↓↓↓
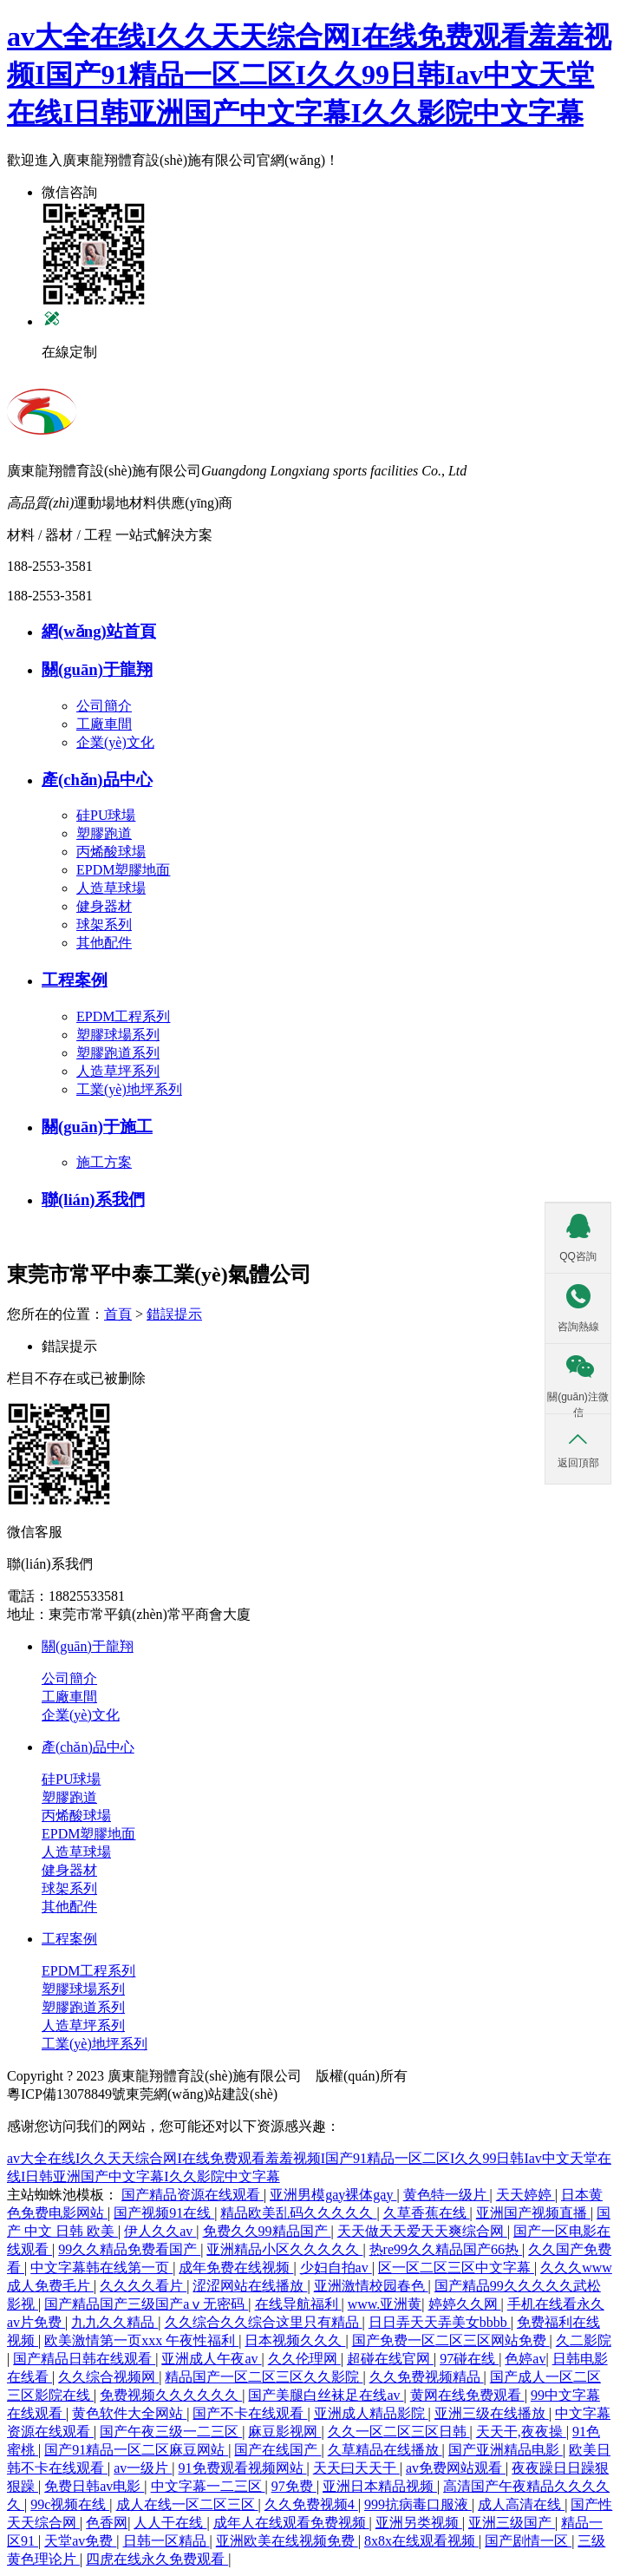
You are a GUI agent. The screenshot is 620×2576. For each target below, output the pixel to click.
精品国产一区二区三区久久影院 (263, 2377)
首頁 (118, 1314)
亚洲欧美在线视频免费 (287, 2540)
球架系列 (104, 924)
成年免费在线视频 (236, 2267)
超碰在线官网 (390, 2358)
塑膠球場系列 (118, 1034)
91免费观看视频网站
↑↑↑
↓↓↓
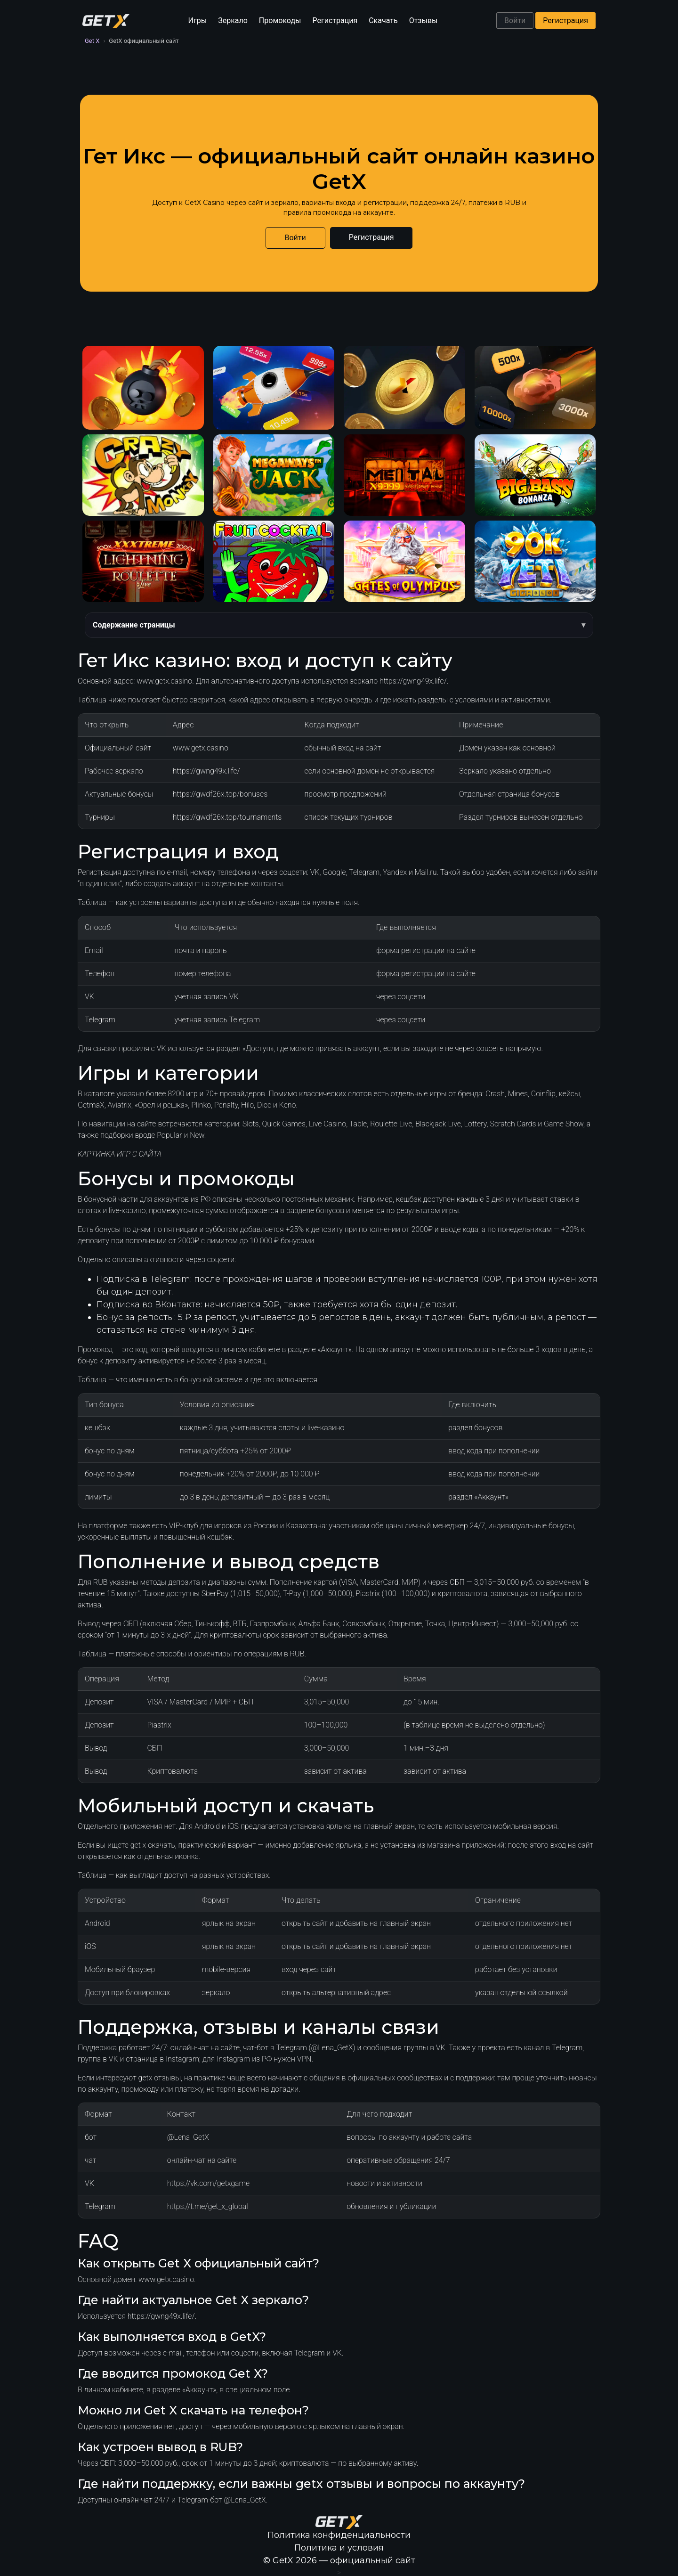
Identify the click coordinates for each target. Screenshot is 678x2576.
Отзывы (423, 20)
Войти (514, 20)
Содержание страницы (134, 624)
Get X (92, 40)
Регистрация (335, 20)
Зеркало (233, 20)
↑↑↑
↓↓↓
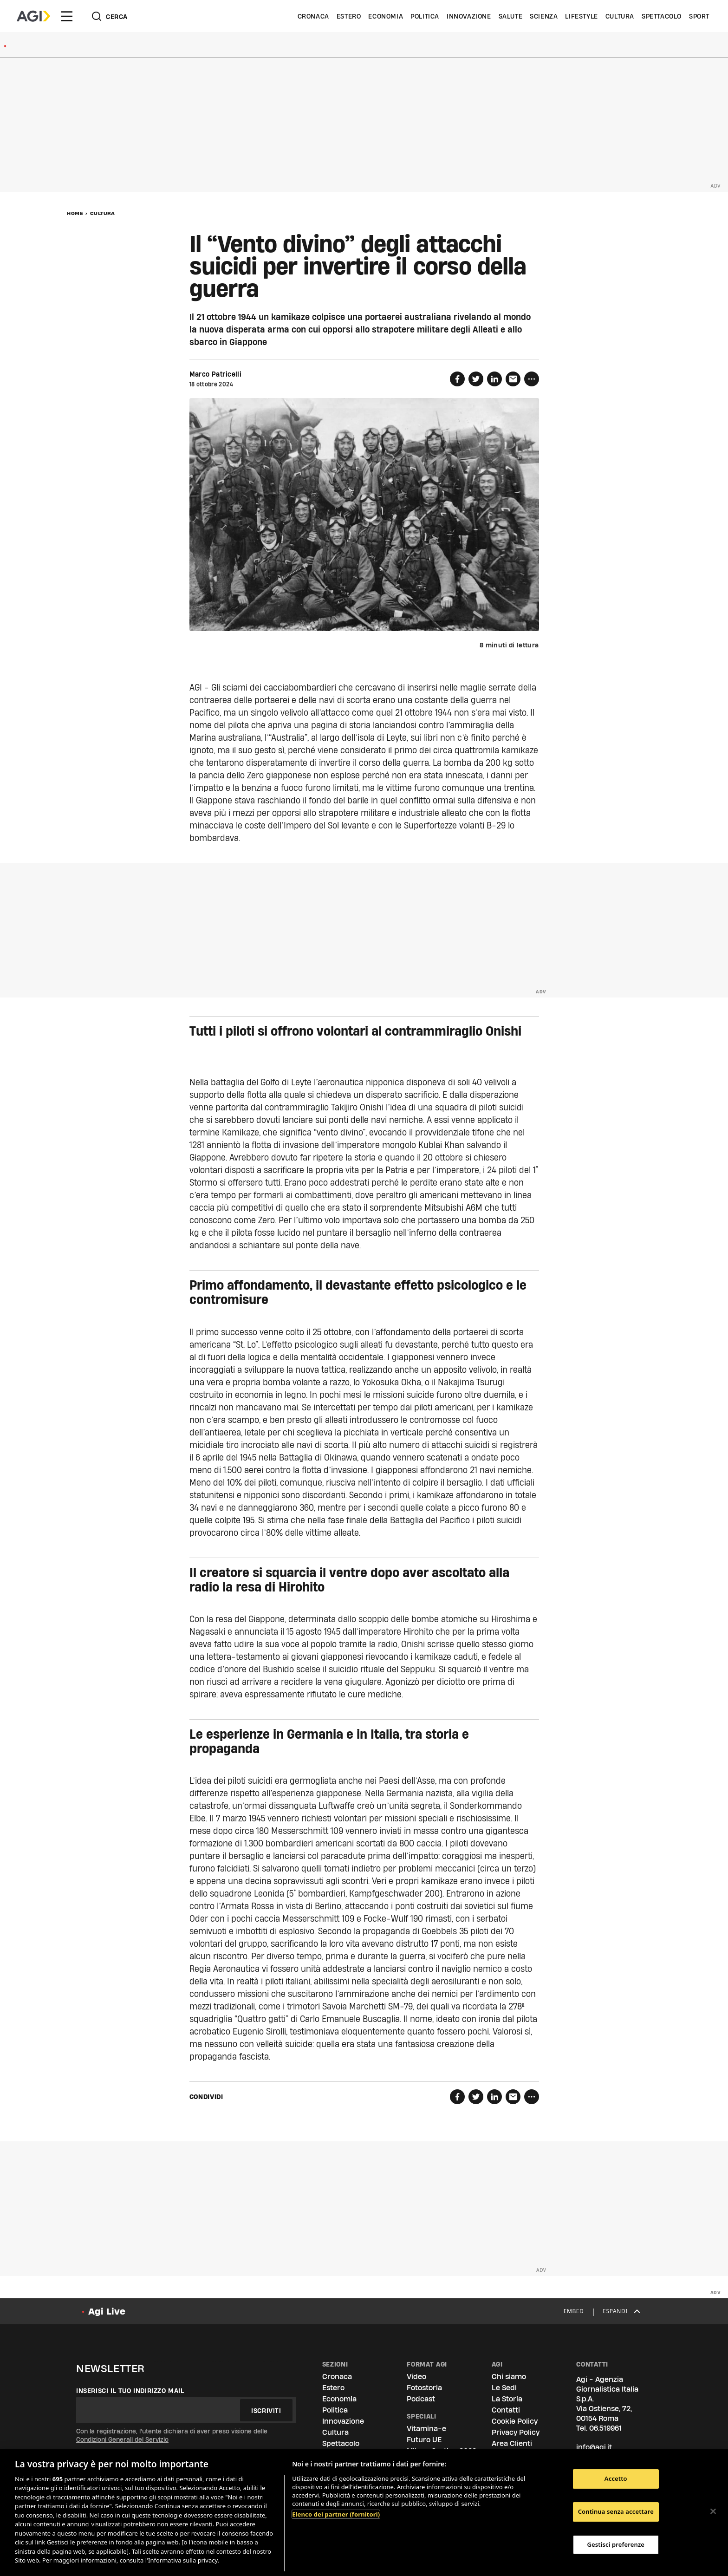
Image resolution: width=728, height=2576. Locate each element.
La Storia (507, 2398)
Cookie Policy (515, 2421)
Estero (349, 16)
↑↑↑
WHAT IS BEING ASKED:
Where a line in the listing above includes the string "each", copy that line.

RESPONSE AREA:
You are a GUI agent. The screenshot is 620×2576. For each target below, output the pixel to click.
Identify the click coordinates for each target. Screenshot is 678x2576.
Image resolution: width=728, height=2576. Locate each element.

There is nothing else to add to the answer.